Fisheries need clear policies
Oregon editors say
Outreach efforts by federal managers are fine, but not enough
The Daily Astorian
Can't we all just get along? was the basic message brought to the Lower Columbia earlier this month by chief federal fisheries official Bill Hogarth.
NOAA Fisheries, the agency charged with ensuring there are enough fish to go around now and into the indefinite future, has embarked on a commendable outreach program. The agency head has made a series of personal visits to places like this with large fishing fleets and economic stakes in federal fisheries management.
The relationship between NOAA Fisheries, formerly the National Marine Fisheries Service, and local fishermen has been rather testy. Some of this is only to be expected in interactions between a regulatory agency and an industry having an increasingly difficult time making money.
Actions like restrictions on groundfish harvests in the traditional fishing ground have ramped up local animosity. There is widespread belief among fishermen, a belief we share, that poorly written rules and an inadequately funded monitoring program account for much wasted fish and effort. The shortcomings long predate the current presidential administration.

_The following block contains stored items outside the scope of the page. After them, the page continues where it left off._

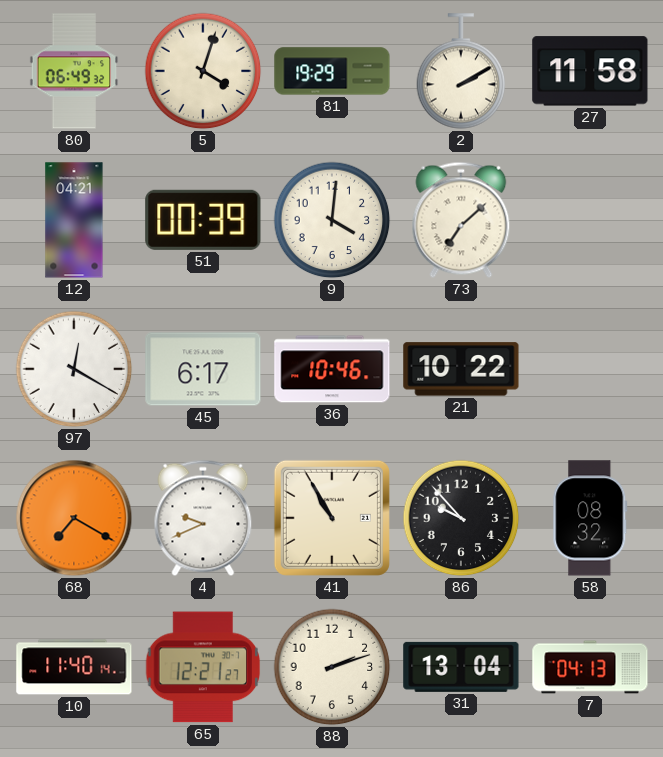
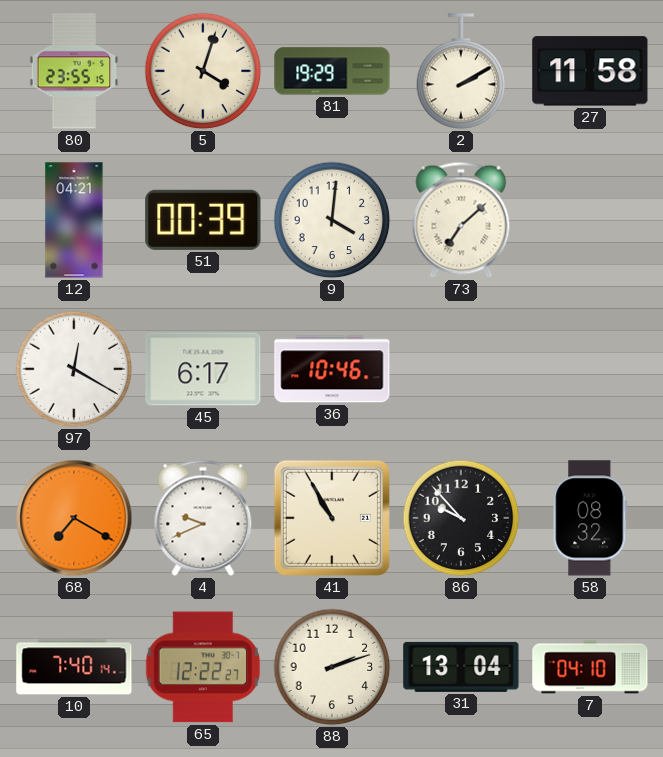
80: 06:49 -> 23:55
21: 10:22 -> none
10: 11:40 -> 7:40
65: 12:21 -> 12:22
7: 04:13 -> 04:10
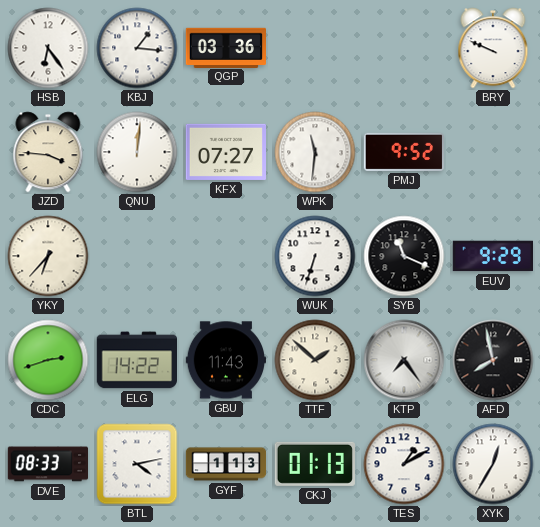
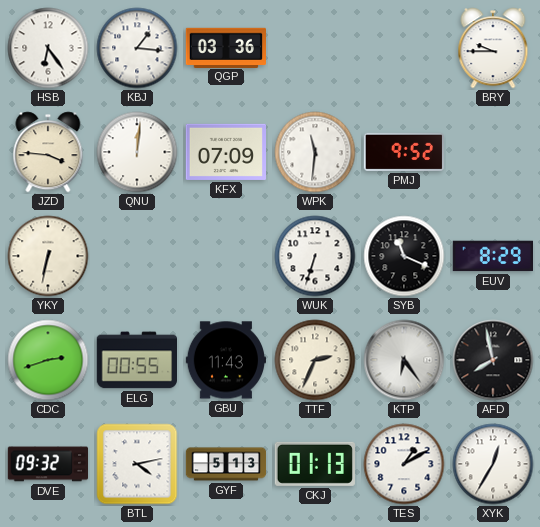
BRY: 9:49 -> 9:45
KFX: 07:27 -> 07:09
YKY: 6:37 -> 6:32
EUV: 9:29 -> 8:29
ELG: 14:22 -> 00:55
TTF: 1:52 -> 2:34
KTP: 7:24 -> 6:24
DVE: 08:33 -> 09:32
GYF: 1:13 -> 5:13
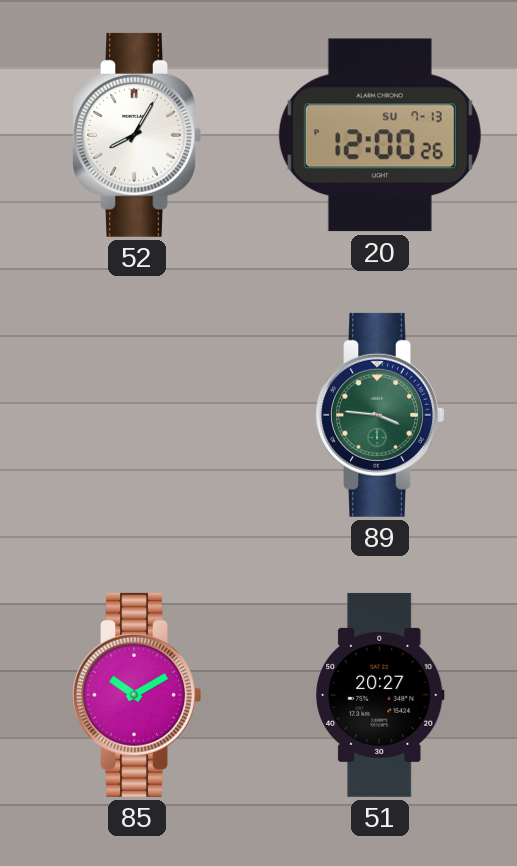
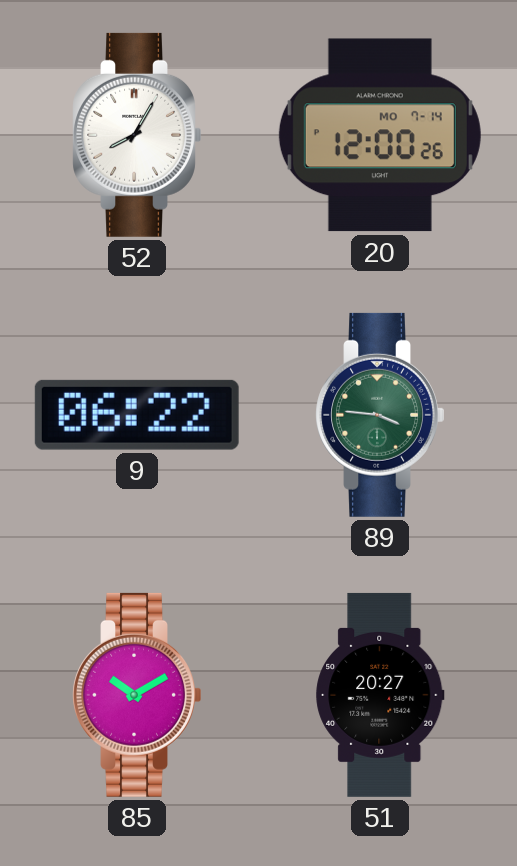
20 date: SU 7-13 -> MO 7-14
9: none -> 06:22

— The Bush administration and Congress both focus largely on license buy-backs, a mechanism for decreasing the intensity of pressure on fish stocks, while compensating boat and license owners for investments partially based on federal decisions. This, too, has some merit.
But as we have noted in the past, buy-backs help the local community only to the extent that license holders choose to reinvest their money in other types of businesses. Buy-backs do nothing for crews thrown out of work, processors cut off from raw material, and the many nonrelated businesses that rely on fishing dollars being respent on other goods and services.
What is needed, both immediately and in the long run, are intelligent and well-supported federal policies that provide high-quality information on fish stocks. This knowledge must be used to rebuild genuinely depleted stocks and manage all fisheries so they are sustainable over the long-term.
Vital in this effort are laws and treaties that control large American and foreign corporations which plunder the oceans outside U.S. control. Our planet has one vast interconnected ocean, all pieces of which need to be looked after. The free-for-all must stop.
We can and must all get along. But this will take leadership that is willing to take bold and necessary steps, not just friendly public relations efforts.